L’intervento dei medici
Lo staff medico del Roland Garros, chiamato dallo staff di Arnaldi, è arrivato in soccorso direttamente in camera. “Abbiamo chiamato il dottore, è venuto, mi ha dato delle cose e speravo fosse soltanto qualcosa legato alla cena o una cosa del genere. Poi durante la giornata non sono riuscito a mangiare: ogni volta che mangiavo qualcosa o bevevo qualcosa dovevo tornare in bagno”.
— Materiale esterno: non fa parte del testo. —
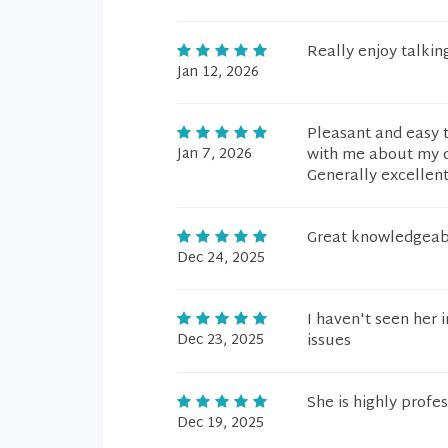
Really enjoy talkin
Jan 12, 2026
Pleasant and easy t
Jan 7, 2026
with me about my 
Generally excellen
Great knowledgeab
Dec 24, 2025
I haven't seen her
Dec 23, 2025
issues
She is highly profe
Dec 19, 2025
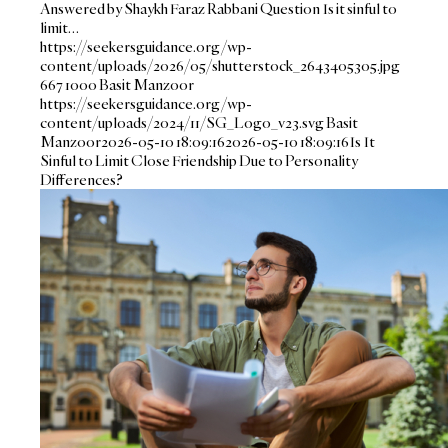
Answered by Shaykh Faraz Rabbani Question Is it sinful to
limit…
https://seekersguidance.org/wp-
content/uploads/2026/05/shutterstock_2643405305.jpg
667
1000
Basit Manzoor
https://seekersguidance.org/wp-
content/uploads/2024/11/SG_Logo_v23.svg
Basit
Manzoor
2026-05-10 18:09:16
2026-05-10 18:09:16
Is It
Sinful to Limit Close Friendship Due to Personality
Differences?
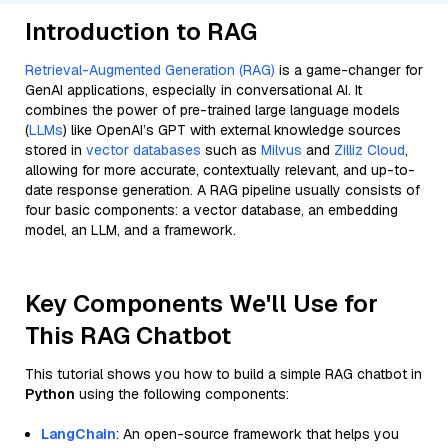
Introduction to RAG
Retrieval-Augmented Generation (RAG)
is a game-changer for
GenAI applications, especially in conversational AI. It
combines the power of pre-trained large language models
(
LLMs
) like OpenAI’s GPT with external knowledge sources
stored in
vector databases
such as
Milvus
and
Zilliz Cloud
,
allowing for more accurate, contextually relevant, and up-to-
date response generation. A RAG pipeline usually consists of
four basic components: a vector database, an embedding
model, an LLM, and a framework.
Key Components We'll Use for
This RAG Chatbot
This tutorial shows you how to build a simple RAG chatbot in
Python
using the following components:
LangChain
: An open-source framework that helps you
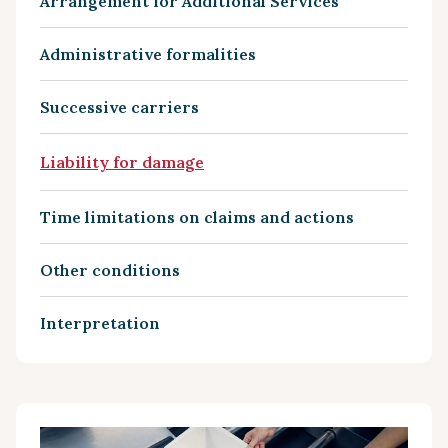
Arrangement for Additional Services
Administrative formalities
Successive carriers
Liability for damage
Time limitations on claims and actions
Other conditions
Interpretation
Tentando di andare più a fondo nella vicenda, alla domanda della stampa se potesse essere un’intossicazione alimentare o una forma virale, Arnaldi ha sottolineato che il suo team non ha ancora certezza ma che, dalla sintomatologia, si pensa possa essere stata una forma virale. “Non ne ho idea. Onestamente penso sia un virus. Sentivo molto freddo, credo di aver avuto anche un po’ di febbre durante il giorno, non lo so. So soltanto che non riesco a muovermi, non riesco a mangiare e non riesco a bere. Non c’era davvero alcuna possibilità che riuscissi a giocare”.
Il precedente di Acapulco
Il ligure ha escluso che possa essersi trattato di qualche integratore o farmaco per recuperare dalle tante ore che ha giocato durante il torneo dello Slam ma ha ricordato un precedente simile accaduto un anno fa. “Di sicuro non sono state medicine, non ho preso niente. Sono andato a cena come tutti gli altri giorni prima di una partita e non lo so, sinceramente non abbiamo ancora capito da cosa sia derivato. Mi era successa una cosa simile ad Acapulco l’anno scorso”.
Un vero peccato ma soprattutto un’amarezza incredibile che non passerà facilmente. Matteo, adesso, dovrà provare a resettare e ripartire dalle bellissime certezze del suo tennis che lo ha fatto arrivare fino in semifinale passando dalla posizione 104 del ranking all’attuale 34esimo posto. “Ho provato a prepararmi, a restare qui il più possibile per vedere se potevo andare in campo, ma ogni volta che mi alzavo mi sentivo stordito, non mi sentivo bene. E sono ancora sicuro che, se mangiassi di nuovo, non mi sentirei bene. Quindi è stata la decisione giusta da prendere”, ha concluso.